Every once in a while I wake up with a migraine so bad it gives me black eyes. Like my nose caught a softball. Or a fist.
Pain killers, dark rooms, sleeping it off – the only thing that actually works is waiting it out. The migraine either goes away or retreats to a point I where I can function until it does.
A while back, before I discovered it was connected to my migraines, I wrote about this experience. In light of the discussion around the violence suffered by Janay Rice by her husband Ray, I am re-posting what happened to me when I had a black eye.
Does the current awareness of how to empathize and assist battered women translate into action? I’ll let you know if anyone comments on my shiner or looks askance at my explanation.
I haven’t watched the video of Rice knocking Janay unconscious. I have seen men hit women, and each other, in person and it’s horrifying enough to stick in my memory without a video refresher.
BLACK EYE March 12, 2012
I have a black eye.
I woke up the other morning with a shiner like I caught a softball with my nose. No trauma, no injury, no logical explanation. I went to see an internist who had no idea what it was, who sent me to an ophthalmologist who had no idea what it was.
After extensive questioning they could tell me what it wasn’t – it wasn’t a sinus infection, an “allergy shiner”, or related to vision, optic nerve or glaucoma. Nor was it related to any vitamins or medicine I take. They also asked if there was any domestic violence in my home. There is no violence in my home and I told them so, but I also said I appreciated that they asked.
This has been an odd experience for me, to say the least. It has also been hard on my husband to know that strangers think he hit me. Even though he doesn’t know them and isn’t with me every moment, he knows the world has judged him.
The eye looks nasty, and even after careful application of makeup, it is clearly visible. Reactions have been interesting. Some glance at my face and look away. Some stare fixedly. Some see the black eye and then give me a once over. What people are clearly doing is creating a story about how I got a black eye. Yet no one looked me in the eye or asked me how I got it.

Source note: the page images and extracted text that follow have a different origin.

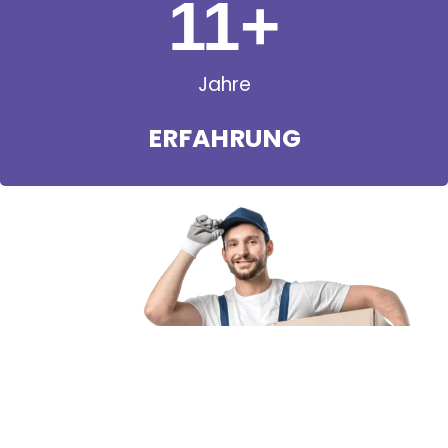
11
+
Jahre
ERFAHRUNG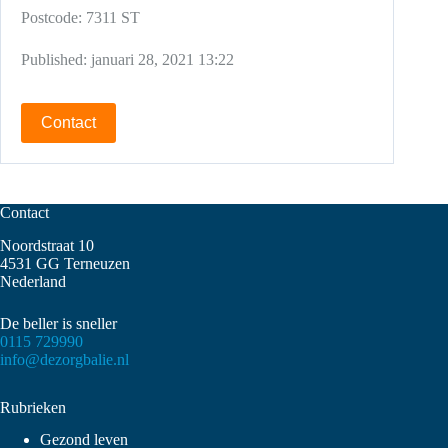
Postcode:
7311 ST
Published:
januari 28, 2021 13:22
Contact
Contact
Noordstraat 10
4531 GG Terneuzen
Nederland
De beller is sneller
0115 729990
info@dezorgbalie.nl
Rubrieken
Gezond leven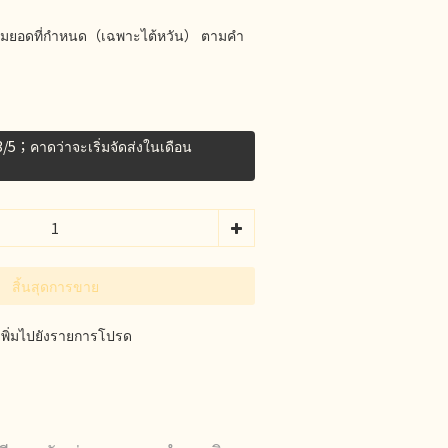
รบตามยอดที่กำหนด（เฉพาะไต้หวัน） ตามคำ
่ 3/5；คาดว่าจะเริ่มจัดส่งในเดือน
สิ้นสุดการขาย
เพิ่มไปยังรายการโปรด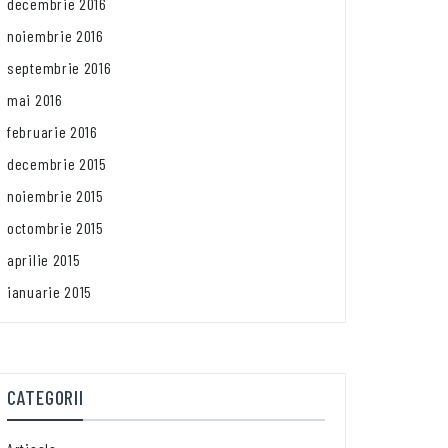
decembrie 2016
noiembrie 2016
septembrie 2016
mai 2016
februarie 2016
decembrie 2015
noiembrie 2015
octombrie 2015
aprilie 2015
ianuarie 2015
CATEGORII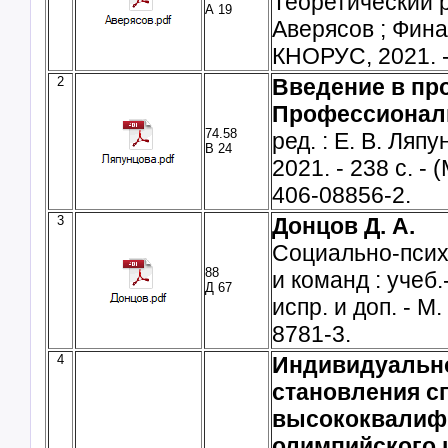
Теоретический ра
А 19
Аверясов ; Фина
КНОРУС, 2021. -
2
Введение в пр
Профессионал
74.58
ред. : Е. В. Ляп
В 24
2021. - 238 с. -
406-08856-2.
3
Донцов Д. А.
Социально-псих
88
и команд : учеб.
Д 67
испр. и доп. - М
8781-3.
4
Индивидуально
становления с
высококвалифи
олимпийского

Why wouldn’t anyone say anything? I am sure the majority of look-away-quickly people assumed my husband hit me. Some of the long stares were probably looking to see if I had work done. Some of the once-over folks were clearly judging me as someone who “allows themselves to be hit”.
While I would have been appalled at the assumption I would also have been pleased if any stranger (or the mild acquaintances like the women at my gym) had asked about my eye or even said “I hope you are OK.” But so far there has been four days of silence.
I remember when my sister was living with her (physically and mentally) abusive husband. Knowing how he treated her, and being profoundly upset by it, I once talked to people at the local domestic violence shelter and found out what to say and how to say it.
“You do not deserve this. It is not your fault. He does not have the right to hurt you or make you feel bad. I will help you if you chose to leave.”
It took almost fifteen years for her to separate from him. She left and went back to him a dozen times, and I have no idea what her situation is now.
I started to wonder what I would say if I saw someone with a black eye. Now. In my current crunchy, suburban life where things like that are not supposed to happen. But they do. We know women (and some men) are physically and emotionally abused everyday. The statistics are awful – One in four women and one in nine men are physically abused by an intimate partner during their lives.
We need to ask ourselves tough questions. ‘What would I say and how would I say it?’ And ‘When is it my responsibility to say something?’ Or more importantly, why isn’t it everyone’s business to end domestic violence?